After the front and back plates were ready I cut out the frames for the inside. The frames give added structure to attach the bendy ply to, and also to secure the circuit inside the cabinet. I recycled the cut out insides of the frames to be used as supports. I cut out 42 identical pieces of MDF. In the end I couldn’t use these as, because it is made of thin layers of cardboard and wood, the nail just broke the MDF down. When I tried the put a nail into them they split. I cut out another set of supports from … and these were strong enough to be used.
To attach the supports to the other side of the frame I had to put the nails into the frame first and hammer the supports down on top of them. This was difficult as the nails bent and sometimes went through the frame on the underside, but after a lot of patience they were all put in place. Once the inside structure was built I had four rectangles of bendy ply cut out on the table saw and soaked them in water over night. The water softened the wood so that it could be wrapped around my speaker without cracking. I attached them to the cabinet with nails on the front plate, back plate and frame. I then soaked another four sheets and attached these with glue, held to dry by all the clamps at WHS and a few ratchets. By using glue I gave the visible sides of my cabinets a smooth finish.

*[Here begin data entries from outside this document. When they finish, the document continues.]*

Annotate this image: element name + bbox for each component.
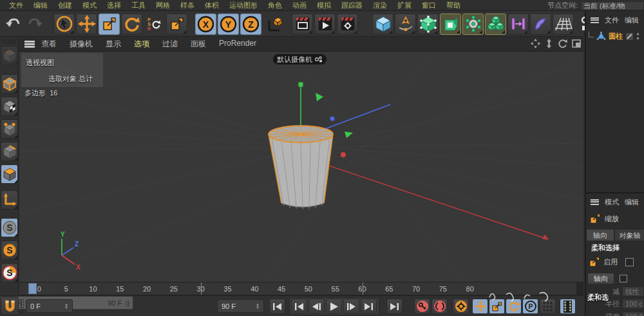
- tab-object-axis[interactable]: 对象轴: [614, 229, 644, 241]
- enable-axis-button[interactable]: [1, 190, 18, 210]
- rotate-view-icon[interactable]: [558, 39, 567, 48]
- menu-item[interactable]: 工具: [131, 1, 146, 10]
- viewport-solo-hierarchy-button[interactable]: S: [1, 263, 18, 282]
- viewport-menu-item[interactable]: 摄像机: [70, 39, 93, 50]
- lock-x-axis-button[interactable]: X: [195, 14, 216, 35]
- cylinder-object[interactable]: [269, 126, 333, 209]
- viewport-menu-item[interactable]: 过滤: [162, 39, 178, 50]
- viewport-menu-item[interactable]: 查看: [41, 39, 57, 50]
- scale-mini-button[interactable]: [166, 14, 187, 35]
- toggle-view-icon[interactable]: [572, 39, 581, 48]
- viewport-menu-item[interactable]: ProRender: [219, 39, 256, 50]
- viewport-canvas[interactable]: Y Z X: [19, 52, 583, 282]
- current-frame-field[interactable]: 0 F ▲▼: [26, 299, 73, 313]
- psr-reset-button[interactable]: PSR: [144, 14, 165, 35]
- generator-button[interactable]: [440, 14, 461, 35]
- scale-tool-button[interactable]: [99, 14, 120, 35]
- end-frame-field[interactable]: 90 F ▲▼: [217, 299, 264, 313]
- add-primitive-button[interactable]: [372, 14, 393, 35]
- autokey-button[interactable]: [431, 299, 448, 314]
- menu-item[interactable]: 跟踪器: [341, 1, 363, 10]
- strength-field[interactable]: 100.0: [622, 311, 644, 316]
- menu-item[interactable]: 角色: [268, 1, 282, 10]
- menu-item[interactable]: 样条: [180, 1, 194, 10]
- menu-item[interactable]: 渲染: [373, 1, 387, 10]
- y-axis-handle[interactable]: [299, 83, 303, 87]
- x-axis-line[interactable]: [306, 158, 546, 239]
- visibility-dots-icon[interactable]: [636, 32, 639, 41]
- points-mode-button[interactable]: [1, 119, 18, 139]
- menu-item[interactable]: 模式: [82, 1, 97, 10]
- goto-end-button[interactable]: [386, 299, 402, 314]
- viewport-menu-item[interactable]: 显示: [106, 39, 121, 50]
- menu-item[interactable]: 动画: [292, 1, 307, 10]
- undo-button[interactable]: [2, 14, 23, 35]
- am-edit-menu[interactable]: 编辑: [625, 197, 639, 207]
- next-frame-button[interactable]: [343, 299, 359, 314]
- menu-item[interactable]: 帮助: [446, 1, 460, 10]
- pan-view-icon[interactable]: [531, 39, 540, 48]
- object-tree-row[interactable]: 圆柱: [586, 30, 644, 42]
- render-view-button[interactable]: [292, 14, 313, 35]
- play-button[interactable]: [326, 299, 342, 314]
- keying-settings-button[interactable]: [453, 299, 469, 314]
- cloner-button[interactable]: [462, 14, 484, 35]
- red-dot-handle[interactable]: [341, 152, 346, 157]
- toolbar-grip[interactable]: [20, 299, 24, 314]
- axis-checkbox[interactable]: [620, 275, 627, 282]
- lock-z-axis-button[interactable]: Z: [240, 14, 261, 35]
- end-frame-spinner[interactable]: ▲▼: [256, 303, 260, 310]
- menu-item[interactable]: 模拟: [317, 1, 331, 10]
- volume-button[interactable]: [485, 14, 506, 35]
- render-settings-button[interactable]: [337, 14, 358, 35]
- live-selection-button[interactable]: [53, 14, 75, 35]
- coordinate-system-button[interactable]: [263, 14, 284, 35]
- viewport-solo-off-button[interactable]: S: [1, 218, 18, 237]
- snap-button[interactable]: [1, 297, 19, 315]
- menu-item[interactable]: 扩展: [397, 1, 412, 10]
- menu-item[interactable]: 体积: [205, 1, 219, 10]
- menu-item[interactable]: 窗口: [422, 1, 436, 10]
- next-key-button[interactable]: [361, 299, 377, 314]
- model-mode-button[interactable]: [1, 74, 18, 94]
- edge-mode-button[interactable]: [1, 142, 18, 161]
- dolly-view-icon[interactable]: [545, 39, 553, 48]
- om-edit-menu[interactable]: 编辑: [625, 15, 639, 25]
- prev-frame-button[interactable]: [308, 299, 325, 314]
- rotate-tool-button[interactable]: [121, 14, 142, 35]
- timeline-playhead[interactable]: [28, 283, 37, 294]
- viewport-menu-item[interactable]: 选项: [134, 39, 149, 50]
- object-edit-icon[interactable]: [625, 32, 634, 41]
- tab-axis[interactable]: 轴向: [586, 229, 614, 241]
- am-mode-menu[interactable]: 模式: [605, 197, 619, 207]
- subdivision-surface-button[interactable]: [417, 14, 439, 35]
- record-key-button[interactable]: [414, 299, 430, 314]
- camera-label-pill[interactable]: 默认摄像机: [273, 54, 327, 64]
- menu-item[interactable]: 网格: [156, 1, 170, 10]
- goto-start-button[interactable]: [269, 299, 285, 314]
- spline-pen-button[interactable]: [395, 14, 416, 35]
- polygon-mode-button[interactable]: [1, 164, 18, 184]
- menu-item[interactable]: 文件: [9, 1, 23, 10]
- viewport-burger-icon[interactable]: [24, 41, 35, 48]
- texture-mode-button[interactable]: [1, 97, 18, 116]
- make-editable-button[interactable]: [1, 46, 18, 65]
- blue-dot-handle[interactable]: [330, 116, 334, 121]
- viewport-menu-item[interactable]: 面板: [191, 39, 206, 50]
- radius-field[interactable]: 100 c: [622, 299, 644, 309]
- green-arrow-handle[interactable]: [345, 132, 353, 138]
- menu-item[interactable]: 创建: [58, 1, 72, 10]
- enable-checkbox[interactable]: [625, 258, 634, 266]
- falloff-dropdown[interactable]: 线性: [622, 286, 644, 297]
- frame-spinner[interactable]: ▲▼: [64, 303, 68, 310]
- field-button[interactable]: [530, 14, 551, 35]
- lock-y-axis-button[interactable]: Y: [218, 14, 239, 35]
- render-picture-viewer-button[interactable]: [314, 14, 336, 35]
- om-file-menu[interactable]: 文件: [605, 15, 619, 25]
- node-space-dropdown[interactable]: 当前 (标准/物: [581, 1, 644, 10]
- menu-item[interactable]: 选择: [107, 1, 121, 10]
- sidebar-grip[interactable]: [2, 39, 16, 44]
- move-tool-button[interactable]: [76, 14, 97, 35]
- om-burger-icon[interactable]: [591, 17, 599, 23]
- floor-button[interactable]: [553, 14, 574, 35]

Once the glue was dry I had the unwanted overhang cut off on the table saw, and I sanded them almost flush on the belt sander. The whale tail was starting to take shape, but was still full of gaps and cracks, so I spent the next couple of weeks bogging and sanding to achieve a smooth finish. Once this was done I had my first coat of primer applied and bogged some more cracks that showed up. I repeated this after my second layer. After the third layer of primer I was satisfied. By then I had chosen my paint - a blue green colour. By the end we had sprayed around two and a half layers of this, because of hardening blobs of paint in the gun causing me to have to sand and spray again and eventually just stop. The finish is good but maybe it could have been better.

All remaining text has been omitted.